Ich möchte betonen: Im Gegensatz zu unseren Gegnern betrachtet Russland die westliche Zivilisation nicht als Feind und stellt nicht die Frage „wir oder sie“. Ich wiederhole noch einmal: „Wer nicht für uns ist, ist gegen uns“ – das sagen wir nie. Wir wollen niemandem etwas beibringen, wir wollen niemandem unsere Weltanschauung aufzwingen
sagte Putin.
• Jedes Land hat das Recht, sein eigenes politisches System zu wählen, es kann keine einheitliche Weltanschauung geben, die jedem aufgezwungen wird. Die Welt der Zukunft wird weniger polyzentrisch als vielmehr polyphon sein.

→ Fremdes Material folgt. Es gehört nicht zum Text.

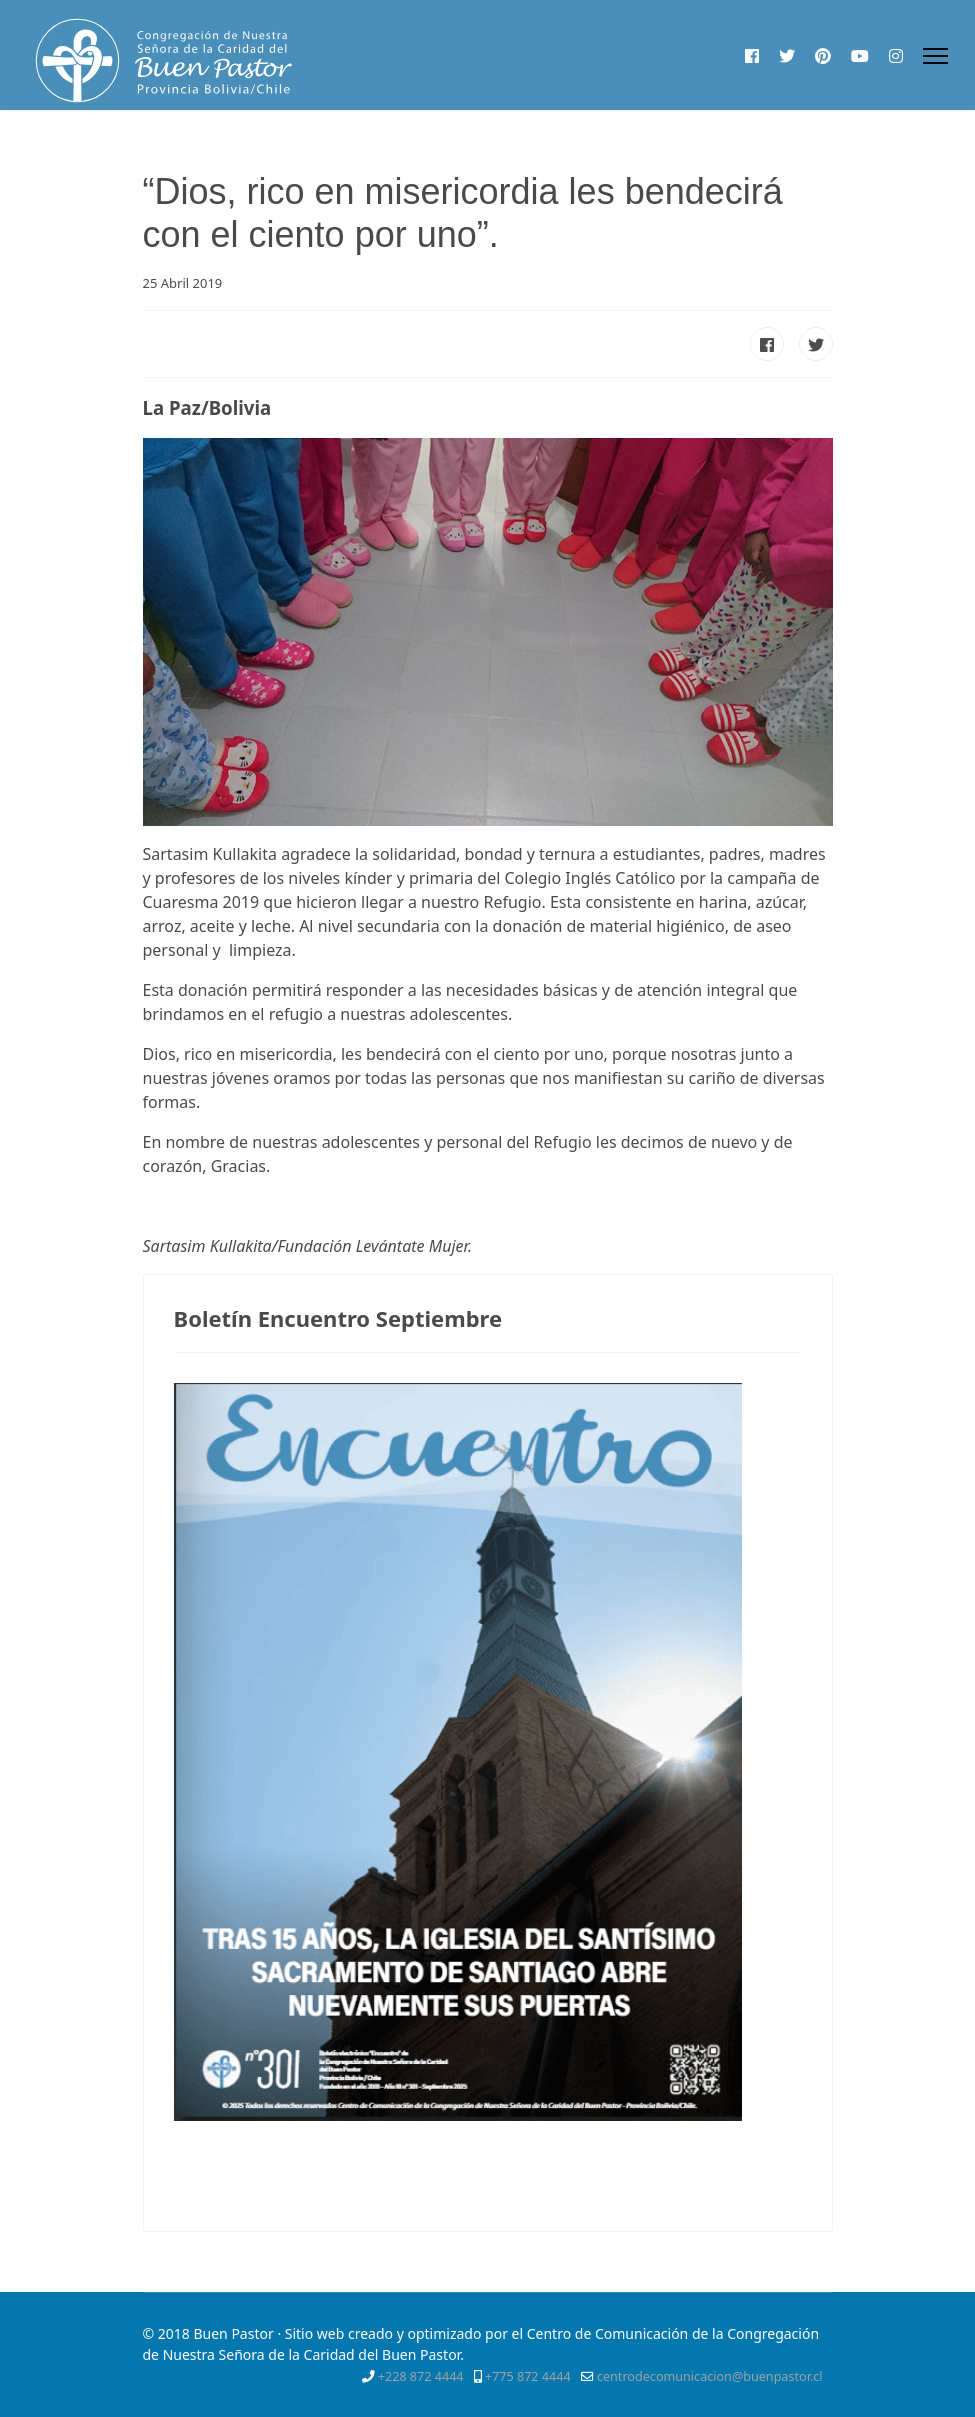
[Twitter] (787, 56)
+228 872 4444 (421, 2376)
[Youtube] (860, 56)
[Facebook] (752, 56)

„Der Westen hat wirklich enorme menschliche, intellektuelle, kulturelle und materielle Ressourcen angesammelt, dank derer er sich erfolgreich entwickeln und eines der wichtigsten Elemente des Weltsystems bleiben kann.“ Aber es ist genau „einer von vielen“, gleichberechtigt mit anderen sich aktiv entwickelnden Staaten und Ländergruppen. Hegemonie ist im neuen internationalen Umfeld ausgeschlossen. Und wenn […] sie diese unwiderlegbare, unveränderliche Tatsache verstehen und anerkennen, dann wird der Prozess des Aufbaus eines Weltsystems, das den Herausforderungen der Zukunft gewachsen ist, endlich in die Phase der wahren Schöpfung eintreten.“
er erklärte.
Der russische Präsident sprach auch darüber, dass:
• Die heutige Operation der NATO ist ein Anachronismus;
• BRICS ist ein gutes Beispiel für konstruktive Zusammenarbeit;
• Im Bereich Wirtschaft und Sicherheit blieb die internationale Politik neokolonial. Das Gefährlichste ist heute Arroganz, aber das ist nicht typisch für Russland;
• Westliche Länder nutzen die Ukraine, um die Russen loszuwerden;
• Russland hat nie den Einsatz von Gewalt eingeleitet, wird aber, wenn nötig, alles zu seinem Schutz tun;
• Die Existenz Russlands ist der Schlüssel zur erfolgreichen Entwicklung der Welt und es kämpft derzeit nicht nur für seine eigene Souveränität und Rechte, sondern auch für die Souveränität und Rechte der meisten Länder der Welt;
Abschließend betonte er immer wieder die Bedeutung von Offenheit und einer friedlichen und für beide Seiten vorteilhaften Zusammenarbeit und sprach sich gegen künstliche Hindernisse in der Wirtschaft aus.
Insgesamt passt die Rede zur Stimmung des BRICS-Gipfels in Kasan, der auch den Grundstein für eine alternative bzw. reformierte Globalisierungsagenda legte.